Samsung’s smartphone business may be in a bit of disarray, but that doesn’t mean it can’t find success in other areas of the mobile world. In fact, it seems as though the company is betting its chips on, well, chips.
The company recently made a statement, saying that it would be investing more than $1 billion in its processor business by the end of 2017. Most of that investment money will be going toward the production of chips at its Austin, Texas, facilities.
The move makes sense. While the company is best known to the public as a manufacturer of smartphones, televisions, and so on, it also builds a lot of the internal components of those products, unlike some other companies. Its processor business in particular has grown over the past few years, and many of its phones do away with the industry standard Qualcomm Snapdragon chips in favor of Samsung’s own Exynos processors.

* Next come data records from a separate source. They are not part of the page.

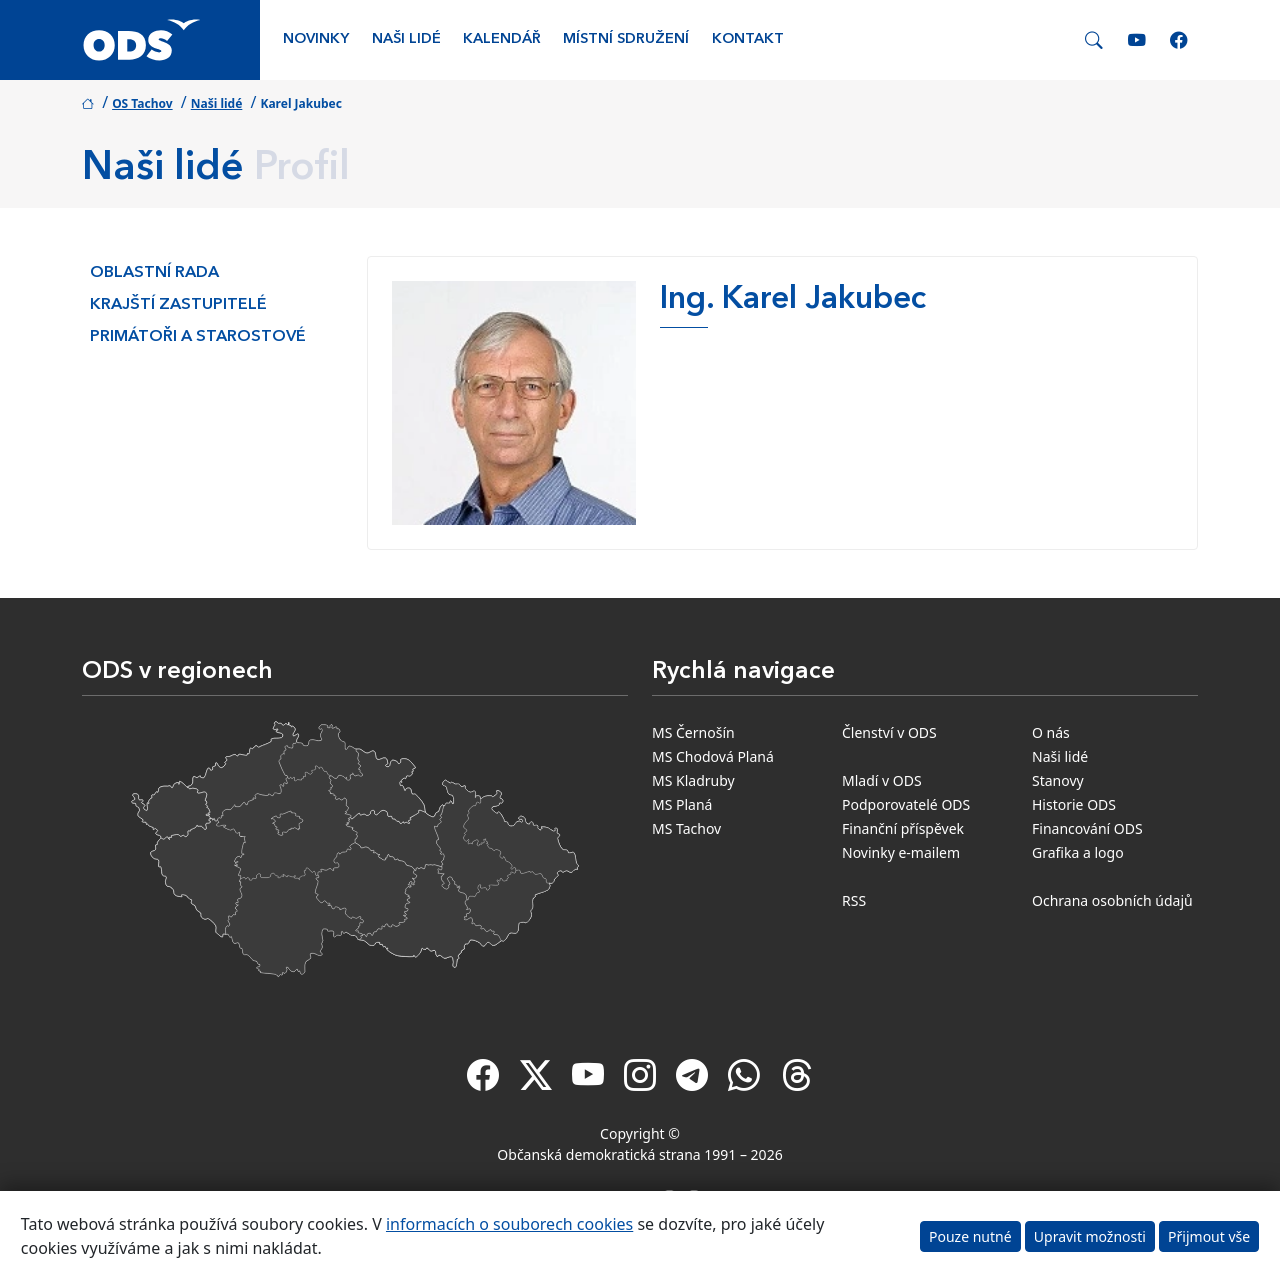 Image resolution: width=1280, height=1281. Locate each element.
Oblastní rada (154, 273)
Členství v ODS (889, 732)
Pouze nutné (970, 1236)
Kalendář (502, 39)
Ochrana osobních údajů (1112, 900)
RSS (854, 900)
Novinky (316, 39)
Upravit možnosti (1090, 1236)
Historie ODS (1074, 804)
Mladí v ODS (882, 780)
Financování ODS (1087, 828)
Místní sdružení (626, 39)
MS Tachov (686, 828)
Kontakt (748, 39)
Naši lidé (406, 39)
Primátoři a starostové (198, 337)
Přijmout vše (1209, 1236)
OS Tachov (142, 103)
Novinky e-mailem (901, 852)
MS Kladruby (693, 780)
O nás (1051, 732)
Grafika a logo (1078, 852)
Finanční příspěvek (903, 828)
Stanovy (1058, 780)
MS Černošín (693, 732)
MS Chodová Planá (713, 756)
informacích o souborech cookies (509, 1224)
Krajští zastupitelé (178, 305)
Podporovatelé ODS (906, 804)
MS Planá (682, 804) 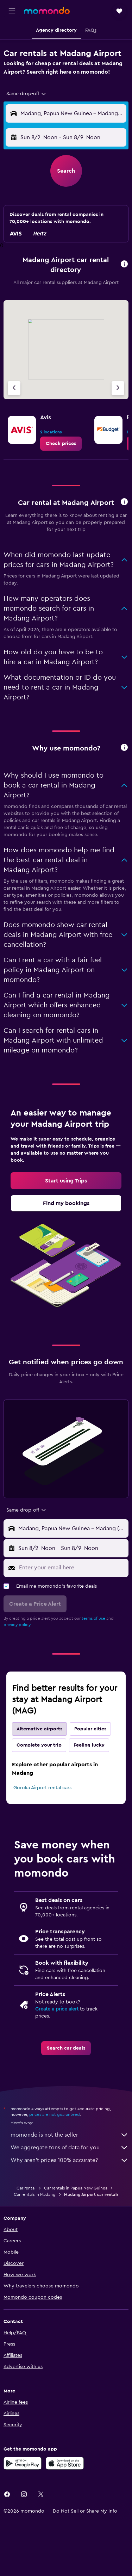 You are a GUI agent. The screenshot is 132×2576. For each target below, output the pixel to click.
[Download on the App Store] (65, 2463)
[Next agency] (118, 388)
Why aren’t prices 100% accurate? (69, 2160)
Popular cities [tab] (90, 1728)
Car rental (26, 2188)
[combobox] (27, 93)
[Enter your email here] (72, 1568)
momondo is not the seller (69, 2135)
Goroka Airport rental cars (42, 1787)
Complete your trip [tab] (39, 1745)
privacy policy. (17, 1625)
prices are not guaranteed (54, 2114)
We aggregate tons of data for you (69, 2147)
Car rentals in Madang (35, 2194)
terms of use (93, 1618)
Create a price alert (56, 2009)
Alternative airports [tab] (39, 1728)
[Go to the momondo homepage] (47, 10)
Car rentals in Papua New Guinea (75, 2188)
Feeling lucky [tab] (89, 1745)
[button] (12, 11)
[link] (61, 444)
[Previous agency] (14, 388)
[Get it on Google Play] (23, 2463) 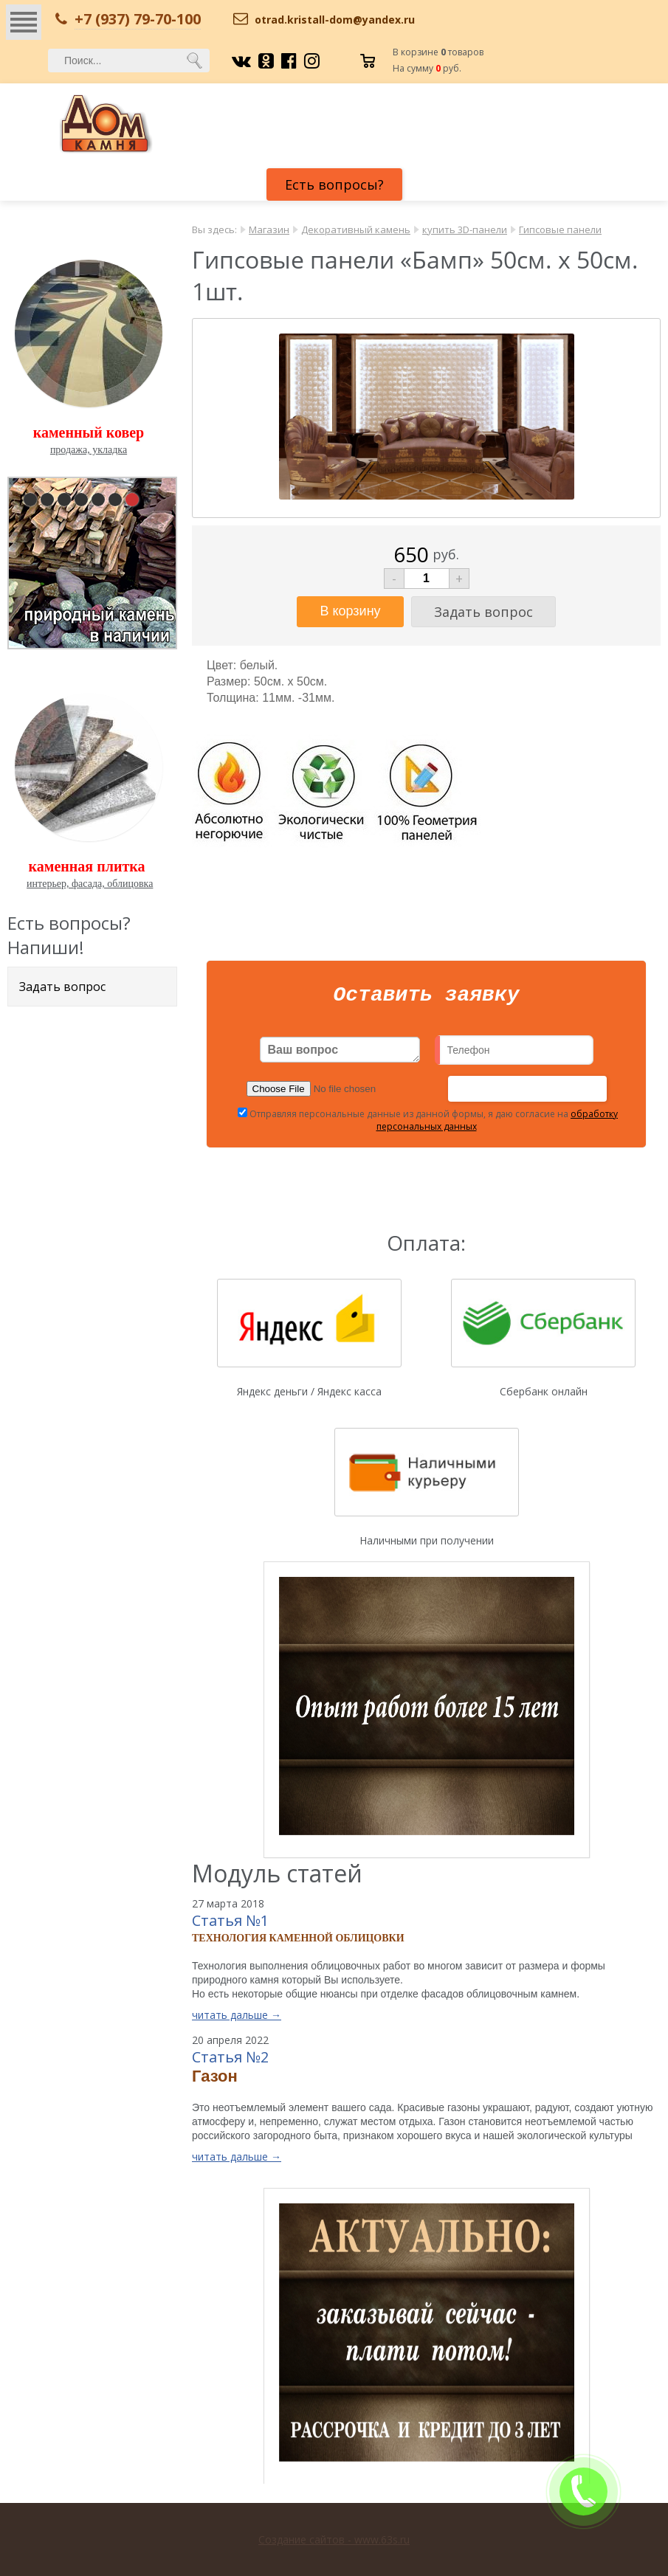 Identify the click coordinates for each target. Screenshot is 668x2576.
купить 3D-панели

“We are committed to Austin and our contributions to the community,” said Catherine Morse, general counsel and senior director of public affairs at Samsung Austin Semiconductor. “This is our home, and we want to ensure our community is healthy and prospering. These investments will support this, while also ensuring our customers’ growing needs are met.”
Samsung isn’t the only chipmaker dedicating increasing resources into processors and chipmaking, especially for internet-of-things devices, which are expected to ship in the billions of units by 2020.
The news is also notable because of the location. While most of Samsung’s processor efforts are based in South Korea, it opened up a plant in Austin in 2007. Initially, that plant was opened for the creation of NAND flash chips, but it now looks like it will increasingly focus on processors as well.